United States Court of Appeals, Third Circuit

August 12, 2019

DONNA DINAPLES, on behalf of herself and all others similarly situated
v.
MRS BPO, LLC; JOHN DOES 1-25 MRS BPO, LLC, Appellant

          Argued: June 27, 2019

          On Appeal from the United States District Court for the Western District of Pennsylvania (D.C. No. 2-15-cv-01435) Chief District Judge: Honorable Mark R. Hornak

          Michael D. Alltmont [ARGUED] Bryan C. Shartle Sessions Fishman Nathan & Israel, Andrew J. Blady Sessions Fishman Nathan & Israel, Ross Enders Law Offices of J. Scott Watson Counsel for Appellant MRS BPO, LLC

          Ari H. Marcus Yitzchak Zelman [ARGUED] Marcus & Zelman Mark G. Moynihan Suite 1-N Counsel for Appellee Donna DiNaples

          Before: SMITH, Chief Judge, and CHAGARES and GREENAWAY, JR., Circuit Judges

          OPINION

          CHAGARES, CIRCUIT JUDGE.

         Five years ago, in Douglass v. Convergent Outsourcing, 765 F.3d 299 (3d Cir. 2014), we held that a debt collector violated the Fair Debt Collection Practices Act ("FDCPA"), 15 U.S.C. §§ 1692-1692p, when it sent a collection letter in an envelope displaying the debtor's internal account number with the collection agency. We are now asked to decide whether the same is true when the envelope does not, on its face, show the account number but does display an unencrypted "quick response," or "QR," code that reveals the number when scanned. The District Court held that such conduct violates the FDCPA. We agree and will affirm.

         I.

         The facts underlying this appeal are undisputed. Donna DiNaples had a credit card through Chase Bank. Eventually, she fell behind on her payments, so Chase assigned her account to a debt collection agency called MRS BPO, LLC ("MRS"). MRS sent DiNaples a collection letter as a pressure-sealed envelope that had a QR code printed on its face. QR codes, including the one here, can be scanned by a reader downloadable as an application (better known as an "app") on a smartphone. And this QR code, when scanned with a QR-code reader, revealed the following sequence: "LU4.###1813.3683994."[1] The string "LU4.###1813" was the internal reference number associated with DiNaples's account at MRS.

         DiNaples filed a class action lawsuit against MRS, alleging that the collection agency, by printing the QR code on the envelope, had violated the FDCPA, which prohibits debt collectors from "[u]sing any language or symbol, other than the debt collector's address, on any envelope when communicating with a consumer by use of the mails." 15 U.S.C. § 1692f(8). Each side eventually filed a motion for summary judgment.

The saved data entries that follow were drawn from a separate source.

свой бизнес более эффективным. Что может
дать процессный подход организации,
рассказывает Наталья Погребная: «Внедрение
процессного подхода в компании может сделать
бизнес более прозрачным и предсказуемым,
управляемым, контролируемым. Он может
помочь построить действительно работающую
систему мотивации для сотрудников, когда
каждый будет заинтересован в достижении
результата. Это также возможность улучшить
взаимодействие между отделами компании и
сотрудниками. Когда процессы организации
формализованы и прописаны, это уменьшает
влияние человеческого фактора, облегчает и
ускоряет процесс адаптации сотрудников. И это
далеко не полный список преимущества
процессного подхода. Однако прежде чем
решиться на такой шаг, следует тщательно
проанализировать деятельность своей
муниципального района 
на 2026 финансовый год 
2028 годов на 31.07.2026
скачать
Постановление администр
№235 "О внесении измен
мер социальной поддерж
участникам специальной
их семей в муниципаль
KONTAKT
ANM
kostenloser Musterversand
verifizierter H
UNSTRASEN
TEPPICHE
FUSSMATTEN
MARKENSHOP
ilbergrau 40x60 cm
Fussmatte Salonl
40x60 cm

         The District Court granted DiNaples's motion on liability, concluding that MRS violated the FDCPA. The District Court explained that this conclusion was required by our decision in Douglass, in which we held that a debt collector violates § 1692f(8) by placing on an envelope the consumer's account number with the debt collector. 765 F.3d at 303, 306. For the District Court, there was no meaningful difference between displaying the account number itself and displaying a QR code - scannable "by any teenager with a smartphone app" - with the number embedded. DiNaples v. MRS BPO, LLC, No. 2:15-cv-01435-MAP, 2017 WL 5593471, at *2 (W.D. Pa. Nov. 21, 2017). The District Court further rejected MRS's contention that DiNaples had not "suffered a concrete injury," explaining that DiNaples was injured by "the disclosure of confidential information." Id. And the District Court rejected MRS's argument that it was protected by the FDCPA's "bona fide error defense." Id. at *3. The District Court also certified the proposed class.

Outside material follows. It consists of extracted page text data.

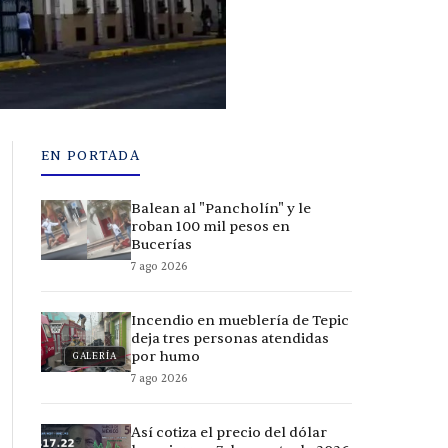
EN PORTADA
Balean al "Pancholín" y le
roban 100 mil pesos en
Bucerías
7 ago 2026
Incendio en mueblería de Tepic
deja tres personas atendidas
por humo
GALERÍA
7 ago 2026
Así cotiza el precio del dólar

         The parties thereafter stipulated that, to the extent that there was liability, the damages would be $11, 000. The District Court granted judgment for DiNaples and the class for that amount, and this timely appeal followed.

         II.

         We consider first a jurisdictional issue -- DiNaples's standing to sue.[2] The District Court, while it did determine that DiNaples had suffered a concrete injury, never explicitly addressed standing, seemingly assuming it was a non-issue. We, though, must assure ourselves of ...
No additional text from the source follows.